Fertinger: Damit müssen wir leben. Unsere Aufgabe ist es, das Grundrecht der Versammlungsfreiheit zu gewährleisten. Wir halten unsere Köpfe dafür hin, dass jeder in dieser Republik das Recht hat, alles zu sagen, was er meint, sofern es nicht gegen das Strafgesetz verstößt. Das ist keine leichte Aufgabe. Dass bei der Polizei rechtes Gedankengut oder Sympathie dafür vorhanden ist, wie in Leserbriefen behauptet, schließe ich aus. Wir sind eine demokratische Bürgerpolizei mit einem hohen Grundwerteanspruch.

Polizisten entrissen dem Fürther „Bündnis gegen Rechts“ ein Transparent und zerbrachen offenbar die Fahnenstangen, was das Bündnis zu ei-

ner Dienstaufsichtsbeschwerde veranlasst hat. Hat das Unterstützungkommando (USK) überreagiert?

Fertinger:
Das Fürther Transparent war ganz vorne an der Absperrung, als Flaschen, Tomaten und Eier geworfen wurden. Plötzlich hieß es aus dem Pulk heraus — und das ist auf unseren Videoaufzeichnungen dokumentiert: „Plakat hochhalten! Polizeikamera abdecken!“ Die Träger des Transparents haben nach unserer Beobachtung offensichtlich darauf reagiert und es eingesetzt, um die Kamera abzudecken.

Und das rechtfertigt die Zerstörung?


Fertinger:
Auf unsere Aufforderung, das Transparent herunterzunehmen, wurde nicht reagiert. Deshalb wurde es heruntergezogen. Das war rein rechtlich korrekt. Die Plakatträger haben sich an den Stangen festgehalten und sich mit Einsatzkräften eine Rangelei geliefert. Dabei wurde das Transparent hin- und hergezogen. Die Kollegen haben die Fahnenstange nicht gegen die Teilnehmer gestoßen, wie behauptet. Wie die Stange kaputtging, ist auf den Bildern nicht zu sehen.

Bei solchen Vorfällen würde eine individuelle Kennzeichnung von Polizisten Sinn machen. Dann ließen sie sich hinterher wenigstens identifizieren. Es muss ja nicht gleich der Name sein, eine Nummer täte es auch.

Fertinger:
Sie haben es ja nicht nur mit Normalbürgern zu tun, sondern auch mit Demonstranten, die irgendwelche Geschichten in die Welt setzen und sagen, der mit der Nummer soundso, der hat mich geschlagen.

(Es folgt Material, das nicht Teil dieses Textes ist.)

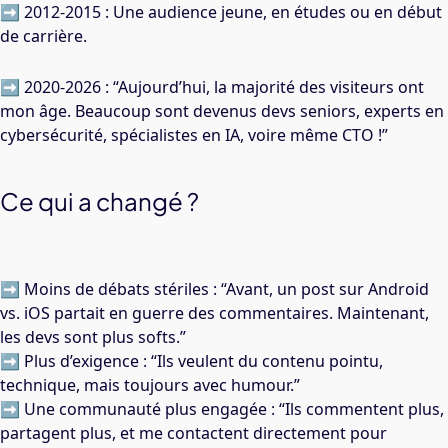
➡️ 2012-2015 : Une audience jeune, en études ou en début
de carrière.
➡️ 2020-2026 : “Aujourd’hui, la majorité des visiteurs ont
mon âge. Beaucoup sont devenus devs seniors, experts en
cybersécurité, spécialistes en IA, voire même CTO !”
Ce qui a changé ?
➡️ Moins de débats stériles : “Avant, un post sur Android
vs. iOS partait en guerre des commentaires. Maintenant,
les devs sont plus softs.”
➡️ Plus d’exigence : “Ils veulent du contenu pointu,
technique, mais toujours avec humour.”
➡️ Une communauté plus engagée : “Ils commentent plus,
partagent plus, et me contactent directement pour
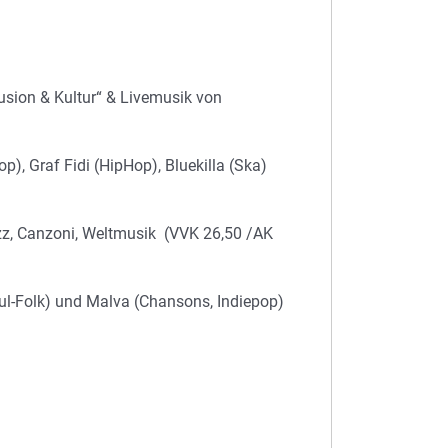
usion & Kultur“ & Livemusik von
), Graf Fidi (HipHop), Bluekilla (Ska)
zz, Canzoni, Weltmusik (VVK 26,50 /AK
oul-Folk) und Malva (Chansons, Indiepop)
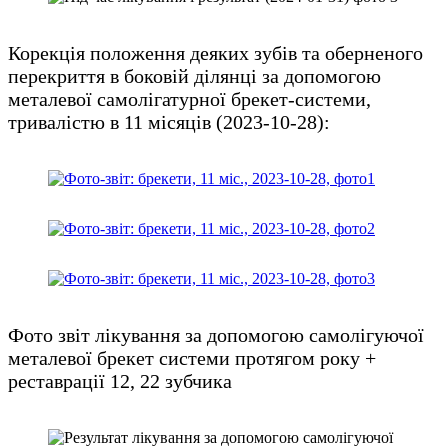
Корекція положення деяких зубів та оберненого
перекриття в боковій ділянці за допомогою
металевої самолігатурної брекет-системи,
тривалістю в 11 місяців (2023-10-28):
Фото звіт лікування за допомогою самолігуючої
металевої брекет системи протягом року +
реставрації 12, 22 зубчика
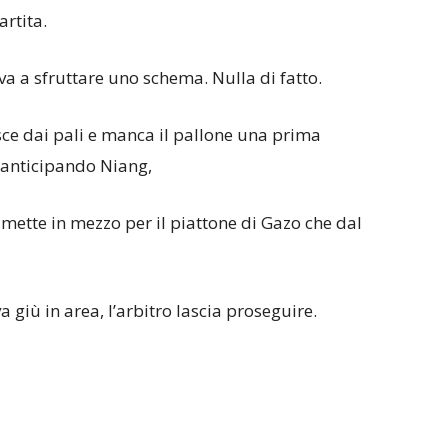
rtita.
va a sfruttare uno schema. Nulla di fatto.
sce dai pali e manca il pallone una prima
 anticipando Niang,
 mette in mezzo per il piattone di Gazo che dal
a giù in area, l’arbitro lascia proseguire.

Ich sehe die Gefahr, dass man leichtfertig ungerechtfertigte Beschuldigungen ausspricht.

Als die Demo so gut wie gelaufen war, hat das USK einen Mann mit Gewalt aus einer Menschentraube gezerrt, was die Stimmung beinahe kippen ließ. Kein besonders geschicktes Timing, oder?

Fertinger:
Der Mann ist in Taekwondo-Manier gegen einen Kollegen gesprungen, gegen sein Brustbein und sein Gesicht. Das ist dokumentiert. Deshalb hat der Abschnittsleiter entschieden, den festzunehmen. Im Nachhinein hat sich herausgestellt: Es war keiner aus der örtlichen Szene, sondern ein überregionaler Täter, der in der Gewalttäterdatei registriert ist. Es hätte vielleicht einen optimaleren Zeitpunkt für die Festnahme gegeben.

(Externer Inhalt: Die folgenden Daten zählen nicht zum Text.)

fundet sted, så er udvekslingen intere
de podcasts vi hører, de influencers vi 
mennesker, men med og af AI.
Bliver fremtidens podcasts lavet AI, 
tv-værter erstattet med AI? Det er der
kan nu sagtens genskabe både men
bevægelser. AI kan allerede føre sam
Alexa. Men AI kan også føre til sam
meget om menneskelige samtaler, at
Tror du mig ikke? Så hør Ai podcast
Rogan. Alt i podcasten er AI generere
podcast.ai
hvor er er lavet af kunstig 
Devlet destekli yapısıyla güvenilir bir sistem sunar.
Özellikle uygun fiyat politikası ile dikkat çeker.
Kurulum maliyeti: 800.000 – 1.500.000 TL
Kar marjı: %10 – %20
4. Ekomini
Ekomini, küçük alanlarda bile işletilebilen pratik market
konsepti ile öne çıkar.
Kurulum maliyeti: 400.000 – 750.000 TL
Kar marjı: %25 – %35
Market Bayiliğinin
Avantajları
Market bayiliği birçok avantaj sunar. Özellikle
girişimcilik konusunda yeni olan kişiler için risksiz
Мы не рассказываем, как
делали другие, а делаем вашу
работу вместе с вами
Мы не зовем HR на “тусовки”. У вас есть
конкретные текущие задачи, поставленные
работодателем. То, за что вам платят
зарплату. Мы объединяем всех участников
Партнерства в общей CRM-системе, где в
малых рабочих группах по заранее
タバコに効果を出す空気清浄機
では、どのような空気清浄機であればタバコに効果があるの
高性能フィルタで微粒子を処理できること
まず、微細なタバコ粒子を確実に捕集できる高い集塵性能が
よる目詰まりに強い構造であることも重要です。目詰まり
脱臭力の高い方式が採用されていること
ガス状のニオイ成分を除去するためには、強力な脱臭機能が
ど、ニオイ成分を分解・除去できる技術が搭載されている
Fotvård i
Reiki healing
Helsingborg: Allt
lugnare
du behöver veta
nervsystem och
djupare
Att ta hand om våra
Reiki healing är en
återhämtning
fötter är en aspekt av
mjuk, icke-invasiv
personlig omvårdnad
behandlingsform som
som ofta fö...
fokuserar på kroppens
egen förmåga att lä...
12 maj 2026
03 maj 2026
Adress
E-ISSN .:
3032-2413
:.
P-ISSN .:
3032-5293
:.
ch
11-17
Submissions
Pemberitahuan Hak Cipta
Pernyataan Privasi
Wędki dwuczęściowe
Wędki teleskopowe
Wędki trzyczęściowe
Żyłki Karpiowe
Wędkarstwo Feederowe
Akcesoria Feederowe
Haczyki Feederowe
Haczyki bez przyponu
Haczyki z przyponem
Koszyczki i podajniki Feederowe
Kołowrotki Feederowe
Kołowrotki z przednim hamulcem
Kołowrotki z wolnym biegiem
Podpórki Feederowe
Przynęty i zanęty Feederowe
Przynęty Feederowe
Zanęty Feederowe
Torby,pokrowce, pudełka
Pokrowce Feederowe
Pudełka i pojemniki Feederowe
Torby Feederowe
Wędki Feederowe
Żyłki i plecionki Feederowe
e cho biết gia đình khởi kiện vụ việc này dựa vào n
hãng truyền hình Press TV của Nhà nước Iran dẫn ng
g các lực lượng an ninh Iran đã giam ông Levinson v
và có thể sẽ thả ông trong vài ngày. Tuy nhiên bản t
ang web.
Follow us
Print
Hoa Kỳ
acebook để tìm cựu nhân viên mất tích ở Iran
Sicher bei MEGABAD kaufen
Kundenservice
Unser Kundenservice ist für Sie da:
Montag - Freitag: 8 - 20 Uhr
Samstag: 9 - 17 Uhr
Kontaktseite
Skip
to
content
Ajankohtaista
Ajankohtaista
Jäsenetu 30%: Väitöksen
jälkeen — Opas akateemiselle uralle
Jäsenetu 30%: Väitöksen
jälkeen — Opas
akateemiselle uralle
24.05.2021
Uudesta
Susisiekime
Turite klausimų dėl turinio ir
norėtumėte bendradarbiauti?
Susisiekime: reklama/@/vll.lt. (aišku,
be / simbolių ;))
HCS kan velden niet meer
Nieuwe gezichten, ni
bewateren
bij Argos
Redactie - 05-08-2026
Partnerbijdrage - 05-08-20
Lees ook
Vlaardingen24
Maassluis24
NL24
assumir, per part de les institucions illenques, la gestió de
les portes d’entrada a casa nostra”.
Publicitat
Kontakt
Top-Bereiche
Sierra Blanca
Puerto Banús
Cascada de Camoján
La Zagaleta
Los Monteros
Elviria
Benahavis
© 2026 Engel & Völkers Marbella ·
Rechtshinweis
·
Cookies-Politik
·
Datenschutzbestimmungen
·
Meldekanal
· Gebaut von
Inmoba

Beobachter wie die Landtagsabgeordnete Angelika Weikert (SPD) reagierten entsetzt auf diese Aktion.


Fertinger:
Für Umstehende mag das martialisch ausgesehen haben. Wir würden übrigens gern mit weißen Mützen und kurzärmligen Hemden in der Absperrkette stehen. Aber das ist leider nicht machbar, weil sich unter die Demonstranten immer wieder welche mischen, die keine guten Absichten haben. Wir hatten sechs Verletzte, zwei mussten sogar ins Krankenhaus. Wenn wir die Schutzanzüge nicht hätten, hätten wir eine Vielzahl von Verletzten gehabt.